The custodial parent will pay child support by providing them with what is normally provided when one or more children live with one of their parents, such as food, clothing, housing, transportation, entertainment, utilities, etc. For example, low-income parents can benefit from the widest range of income, in which judges are advised to assign a minimum child support pension. This method for calculating child support is simple: a fixed percentage of the non-custodial parent's income is paid monthly to the custodial parent to cover basic child support expenses. While Maryland's new child support guidelines have caused some consternation and confusion among lawyers, courts and parents, the path to follow to ensure that the benefits of the new guidelines are fully harnessed and risks are mitigated requires, at a minimum, recognition of and familiarity with the current debate and confusion.
In cases involving higher incomes, the court has broad discretion to establish the maintenance obligation. While the state of Maryland does not explicitly require that college expenses be covered by child alimony, both parties can voluntarily agree to support college expenses by the non-custodial parent, after which it is contractually enforceable.

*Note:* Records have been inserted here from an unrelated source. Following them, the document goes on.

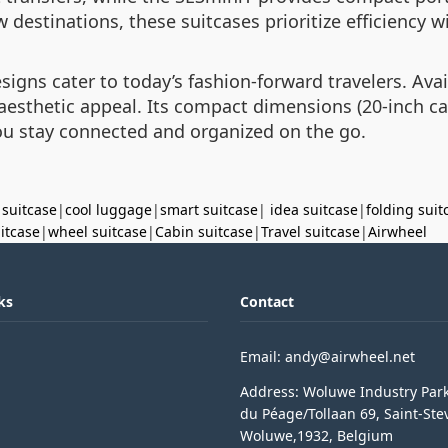
destinations, these suitcases prioritize efficiency
signs cater to today’s fashion-forward travelers. Avai
th aesthetic appeal. Its compact dimensions (20-inch c
you stay connected and organized on the go.
 suitcase
|
cool luggage
|
smart suitcase
|
idea suitcase
|
folding suit
uitcase
|
wheel suitcase
|
Cabin suitcase
|
Travel suitcase
|
Airwheel
ks
Contact
Email: andy@airwheel.net
Address: Woluwe Industry Par
du Péage/Tollaan 69, Saint-Ste
Woluwe,1932, Belgium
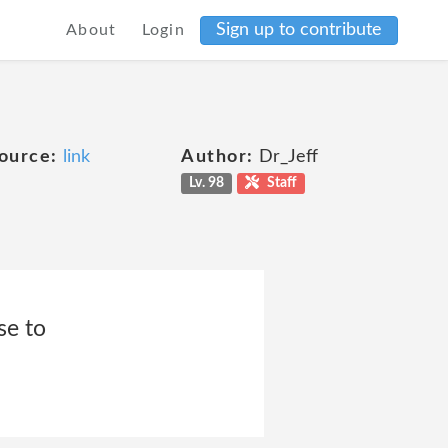
Sign up to contribute
About
Login
ource:
link
Author:
Dr_Jeff
Lv. 98
Staff
se to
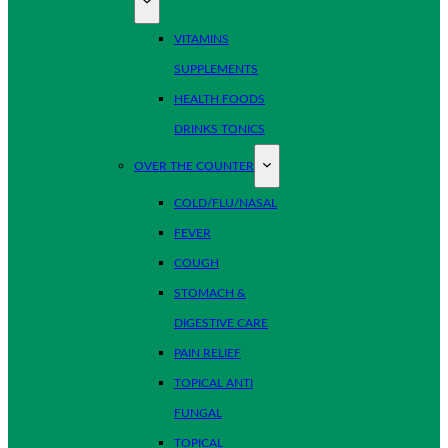
VITAMINS
SUPPLEMENTS
HEALTH FOODS
DRINKS TONICS
OVER THE COUNTER
COLD/FLU/NASAL
FEVER
COUGH
STOMACH &
DIGESTIVE CARE
PAIN RELIEF
TOPICAL ANTI
FUNGAL
TOPICAL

Advocates for the new child support guidelines argue that the lack of revision of existing child support guidelines has forced custodial parents to bear a greater burden due to increased family expenses, including housing expenses, which have historically been above the average in Maryland. Other special situations covered by Maryland's child support law include child care costs and extraordinary medical costs.
Maryland has specialized guidelines for sharing the extraordinary costs of a child's health care that are separate and in addition to basic child support payments. Critics of the revised guidelines argue that Maryland's child support guidelines were initially written to take into account annual inflation, since the matrix is based on the gross income of the parties, which increases with the cost of living. Child support arrears are the amount of child support that the non-custodial parent delays or fails to pay to the custodial parent. Another option is to determine the standard of living enjoyed by the child while married and try to equalize it through the obligation of maintenance.
If the monthly income of the non-custodial parent changes, the dollar amount he pays for child support will also change. Under IRS guidelines, the child support beneficiary does not need to pay federal taxes on child support payments, and the child support payer cannot deduct their child support payments. The ambiguity focuses on whether the new guidelines apply to any case processed after October 1 or only to cases filed after October 1, not to mention the confusion that exists regarding requests for retroactive modification of alimony. Different courts may adopt different interpretations of the new legislation on child support guidelines and to which cases the new guidelines apply.